• [Excerpted data]:
....................

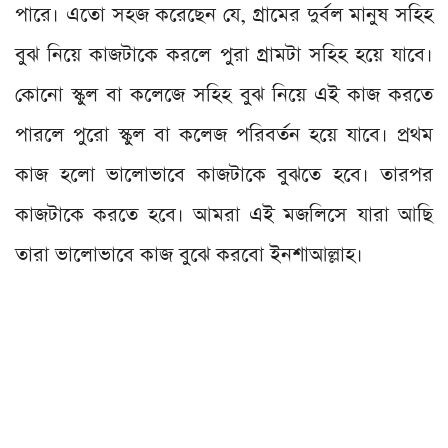
পারে। এতো সহজ করেছেন যে, গ্রামের দুর্বল মানুষ সহিহ
বুঝ নিয়ে কাজটাকে করলে পুরা গ্রামটা সহিহ হয়ে যাবে।
কোনো স্কুল বা কলেজে সহিহ বুঝ নিয়ে এই কাজ করতে
পারলে পুরো স্কুল বা কলেজ পরিবর্তন হয়ে যাবে। প্রথম
কাজ হলো ভালোভাবে কাজটাকে বুঝতে হবে। তারপর
কাজটাকে করতে হবে। আমরা এই মজলিসে যারা আছি
তারা ভালোভাবে কাজ বুঝে করবো ইনশাআল্লাহ।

....................

• [What the exercise asks]: Taking the line containing "কোনো স্কুল বা কলেজে সহিহ বুঝ নিয়ে এই কাজ করতে" as the first, please return it and every line after it through the end of the entries, exactly and only those.

• [Response to the task]:
কোনো স্কুল বা কলেজে সহিহ বুঝ নিয়ে এই কাজ করতে
পারলে পুরো স্কুল বা কলেজ পরিবর্তন হয়ে যাবে। প্রথম
কাজ হলো ভালোভাবে কাজটাকে বুঝতে হবে। তারপর
কাজটাকে করতে হবে। আমরা এই মজলিসে যারা আছি
তারা ভালোভাবে কাজ বুঝে করবো ইনশাআল্লাহ।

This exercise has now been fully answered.